**Data shown:**
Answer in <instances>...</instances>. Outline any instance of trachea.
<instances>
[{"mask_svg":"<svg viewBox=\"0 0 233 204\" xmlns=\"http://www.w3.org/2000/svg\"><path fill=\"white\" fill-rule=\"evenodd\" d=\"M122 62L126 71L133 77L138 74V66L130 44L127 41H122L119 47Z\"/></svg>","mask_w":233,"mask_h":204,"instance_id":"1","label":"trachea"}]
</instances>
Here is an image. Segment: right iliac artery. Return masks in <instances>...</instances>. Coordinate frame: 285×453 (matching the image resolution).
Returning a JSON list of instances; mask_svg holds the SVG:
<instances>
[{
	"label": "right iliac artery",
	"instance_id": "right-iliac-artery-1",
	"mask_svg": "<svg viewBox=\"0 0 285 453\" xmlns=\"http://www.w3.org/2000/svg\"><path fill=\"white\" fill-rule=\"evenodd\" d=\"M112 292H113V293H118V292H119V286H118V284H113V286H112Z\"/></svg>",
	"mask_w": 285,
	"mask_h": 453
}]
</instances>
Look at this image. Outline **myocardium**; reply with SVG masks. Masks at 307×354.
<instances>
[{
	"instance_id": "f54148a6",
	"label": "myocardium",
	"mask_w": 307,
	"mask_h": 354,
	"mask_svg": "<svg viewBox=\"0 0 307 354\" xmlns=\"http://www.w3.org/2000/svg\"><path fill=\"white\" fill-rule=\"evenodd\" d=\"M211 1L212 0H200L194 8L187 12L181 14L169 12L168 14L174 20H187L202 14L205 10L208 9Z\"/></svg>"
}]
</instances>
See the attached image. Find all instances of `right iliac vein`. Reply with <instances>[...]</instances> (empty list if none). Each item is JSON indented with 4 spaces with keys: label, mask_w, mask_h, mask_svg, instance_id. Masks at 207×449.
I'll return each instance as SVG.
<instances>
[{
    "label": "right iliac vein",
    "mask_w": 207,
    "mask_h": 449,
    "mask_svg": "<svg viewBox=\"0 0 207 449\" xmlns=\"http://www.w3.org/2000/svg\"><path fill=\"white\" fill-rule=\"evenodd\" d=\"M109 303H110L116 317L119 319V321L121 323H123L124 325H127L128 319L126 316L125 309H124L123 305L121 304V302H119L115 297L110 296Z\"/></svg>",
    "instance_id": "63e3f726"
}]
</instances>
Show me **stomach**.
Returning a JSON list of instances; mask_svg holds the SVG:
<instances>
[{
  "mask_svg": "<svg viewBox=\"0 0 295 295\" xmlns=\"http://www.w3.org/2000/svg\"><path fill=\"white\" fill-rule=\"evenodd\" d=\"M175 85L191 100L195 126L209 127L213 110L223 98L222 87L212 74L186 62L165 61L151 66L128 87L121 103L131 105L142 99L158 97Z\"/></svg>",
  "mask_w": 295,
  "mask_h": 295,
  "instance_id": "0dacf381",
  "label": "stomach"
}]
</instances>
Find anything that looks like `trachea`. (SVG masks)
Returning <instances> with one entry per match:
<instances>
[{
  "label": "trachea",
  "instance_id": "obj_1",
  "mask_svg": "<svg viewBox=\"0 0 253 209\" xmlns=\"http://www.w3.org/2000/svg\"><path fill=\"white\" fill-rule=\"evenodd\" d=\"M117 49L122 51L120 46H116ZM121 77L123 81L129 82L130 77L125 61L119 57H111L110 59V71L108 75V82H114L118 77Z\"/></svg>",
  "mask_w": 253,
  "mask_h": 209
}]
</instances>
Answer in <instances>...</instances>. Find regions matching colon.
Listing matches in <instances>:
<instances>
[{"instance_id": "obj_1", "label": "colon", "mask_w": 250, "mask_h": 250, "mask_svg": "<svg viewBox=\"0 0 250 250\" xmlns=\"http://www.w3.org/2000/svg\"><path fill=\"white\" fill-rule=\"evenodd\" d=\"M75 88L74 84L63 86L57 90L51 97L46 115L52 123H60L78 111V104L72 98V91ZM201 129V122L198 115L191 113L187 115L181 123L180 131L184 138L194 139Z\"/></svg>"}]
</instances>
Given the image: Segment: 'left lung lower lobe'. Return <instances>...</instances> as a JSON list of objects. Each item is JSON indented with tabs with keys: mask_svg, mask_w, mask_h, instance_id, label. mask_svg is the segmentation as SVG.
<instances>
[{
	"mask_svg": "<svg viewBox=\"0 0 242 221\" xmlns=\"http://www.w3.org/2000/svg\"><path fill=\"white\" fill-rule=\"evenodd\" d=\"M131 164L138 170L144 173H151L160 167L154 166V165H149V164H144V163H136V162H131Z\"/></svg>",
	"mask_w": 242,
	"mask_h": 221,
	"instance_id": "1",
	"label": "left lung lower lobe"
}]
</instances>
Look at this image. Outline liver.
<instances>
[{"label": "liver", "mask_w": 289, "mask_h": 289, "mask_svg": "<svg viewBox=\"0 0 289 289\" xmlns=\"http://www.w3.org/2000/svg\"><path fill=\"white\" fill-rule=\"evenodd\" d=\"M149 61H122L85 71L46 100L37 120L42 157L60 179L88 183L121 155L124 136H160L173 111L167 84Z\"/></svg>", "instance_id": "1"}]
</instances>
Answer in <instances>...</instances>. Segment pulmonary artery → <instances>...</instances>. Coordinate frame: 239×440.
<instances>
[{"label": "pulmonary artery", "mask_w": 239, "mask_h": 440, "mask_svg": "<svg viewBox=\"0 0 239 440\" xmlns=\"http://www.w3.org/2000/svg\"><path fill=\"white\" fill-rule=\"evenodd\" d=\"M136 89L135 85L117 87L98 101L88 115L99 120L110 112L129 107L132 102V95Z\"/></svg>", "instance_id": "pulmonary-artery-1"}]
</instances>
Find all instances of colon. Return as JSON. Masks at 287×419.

**Task description:** Above are some records; repeat all of them exactly.

**Exercise answer:**
Answer in <instances>...</instances>. Outline any instance of trachea.
<instances>
[{"mask_svg":"<svg viewBox=\"0 0 233 204\" xmlns=\"http://www.w3.org/2000/svg\"><path fill=\"white\" fill-rule=\"evenodd\" d=\"M122 62L126 71L133 77L138 74V66L130 44L127 41H122L119 47Z\"/></svg>","mask_w":233,"mask_h":204,"instance_id":"1","label":"trachea"}]
</instances>
Here is an image. Segment: right iliac artery. Return masks in <instances>...</instances>. Coordinate frame: 285×453 (matching the image resolution).
Returning a JSON list of instances; mask_svg holds the SVG:
<instances>
[{
	"label": "right iliac artery",
	"instance_id": "right-iliac-artery-1",
	"mask_svg": "<svg viewBox=\"0 0 285 453\" xmlns=\"http://www.w3.org/2000/svg\"><path fill=\"white\" fill-rule=\"evenodd\" d=\"M112 292H113V293H118V292H119V286H118V284H113V286H112Z\"/></svg>",
	"mask_w": 285,
	"mask_h": 453
}]
</instances>
Look at this image. Outline **myocardium**; reply with SVG masks. Masks at 307×354.
<instances>
[{
	"instance_id": "f54148a6",
	"label": "myocardium",
	"mask_w": 307,
	"mask_h": 354,
	"mask_svg": "<svg viewBox=\"0 0 307 354\" xmlns=\"http://www.w3.org/2000/svg\"><path fill=\"white\" fill-rule=\"evenodd\" d=\"M211 1L212 0H200L194 8L187 12L181 14L169 12L168 14L174 20H187L202 14L205 10L208 9Z\"/></svg>"
}]
</instances>
See the attached image. Find all instances of `right iliac vein`. Reply with <instances>[...]</instances> (empty list if none). Each item is JSON indented with 4 spaces with keys: label, mask_w, mask_h, mask_svg, instance_id. Masks at 207×449.
I'll return each instance as SVG.
<instances>
[{
    "label": "right iliac vein",
    "mask_w": 207,
    "mask_h": 449,
    "mask_svg": "<svg viewBox=\"0 0 207 449\" xmlns=\"http://www.w3.org/2000/svg\"><path fill=\"white\" fill-rule=\"evenodd\" d=\"M109 303H110L116 317L119 319V321L121 323H123L124 325H127L128 319L126 316L125 309H124L123 305L121 304V302H119L115 297L110 296Z\"/></svg>",
    "instance_id": "63e3f726"
}]
</instances>
Show me **stomach**.
Returning a JSON list of instances; mask_svg holds the SVG:
<instances>
[{
  "mask_svg": "<svg viewBox=\"0 0 295 295\" xmlns=\"http://www.w3.org/2000/svg\"><path fill=\"white\" fill-rule=\"evenodd\" d=\"M175 85L191 100L195 126L209 127L213 110L223 98L222 87L212 74L186 62L165 61L151 66L128 87L121 103L131 105L142 99L158 97Z\"/></svg>",
  "mask_w": 295,
  "mask_h": 295,
  "instance_id": "0dacf381",
  "label": "stomach"
}]
</instances>
Find anything that looks like `trachea`. (SVG masks)
Returning <instances> with one entry per match:
<instances>
[{
  "label": "trachea",
  "instance_id": "obj_1",
  "mask_svg": "<svg viewBox=\"0 0 253 209\" xmlns=\"http://www.w3.org/2000/svg\"><path fill=\"white\" fill-rule=\"evenodd\" d=\"M117 49L122 51L120 46H116ZM121 77L123 81L129 82L130 77L125 61L119 57H111L110 59V71L108 75V82H114L118 77Z\"/></svg>",
  "mask_w": 253,
  "mask_h": 209
}]
</instances>
Answer in <instances>...</instances>. Find regions matching colon.
Listing matches in <instances>:
<instances>
[{"instance_id": "obj_1", "label": "colon", "mask_w": 250, "mask_h": 250, "mask_svg": "<svg viewBox=\"0 0 250 250\" xmlns=\"http://www.w3.org/2000/svg\"><path fill=\"white\" fill-rule=\"evenodd\" d=\"M75 88L74 84L63 86L57 90L51 97L46 115L52 123H60L78 111V104L72 98V91ZM201 129V122L198 115L191 113L187 115L181 123L180 131L184 138L194 139Z\"/></svg>"}]
</instances>
Given the image: Segment: 'left lung lower lobe'. Return <instances>...</instances> as a JSON list of objects. Each item is JSON indented with tabs with keys: mask_svg, mask_w, mask_h, instance_id, label. mask_svg is the segmentation as SVG.
<instances>
[{
	"mask_svg": "<svg viewBox=\"0 0 242 221\" xmlns=\"http://www.w3.org/2000/svg\"><path fill=\"white\" fill-rule=\"evenodd\" d=\"M131 164L138 170L144 173H151L160 167L154 166V165H149V164H144V163H136V162H131Z\"/></svg>",
	"mask_w": 242,
	"mask_h": 221,
	"instance_id": "1",
	"label": "left lung lower lobe"
}]
</instances>
Look at this image. Outline liver.
<instances>
[{"label": "liver", "mask_w": 289, "mask_h": 289, "mask_svg": "<svg viewBox=\"0 0 289 289\" xmlns=\"http://www.w3.org/2000/svg\"><path fill=\"white\" fill-rule=\"evenodd\" d=\"M149 61H122L85 71L46 100L37 120L42 157L60 179L88 183L121 155L124 136H160L173 111L167 84Z\"/></svg>", "instance_id": "1"}]
</instances>
Answer in <instances>...</instances>. Segment pulmonary artery → <instances>...</instances>. Coordinate frame: 239×440.
<instances>
[{"label": "pulmonary artery", "mask_w": 239, "mask_h": 440, "mask_svg": "<svg viewBox=\"0 0 239 440\" xmlns=\"http://www.w3.org/2000/svg\"><path fill=\"white\" fill-rule=\"evenodd\" d=\"M136 89L135 85L117 87L98 101L88 115L99 120L110 112L129 107L132 102V95Z\"/></svg>", "instance_id": "pulmonary-artery-1"}]
</instances>
Find all instances of colon. Return as JSON. Masks at 287×419.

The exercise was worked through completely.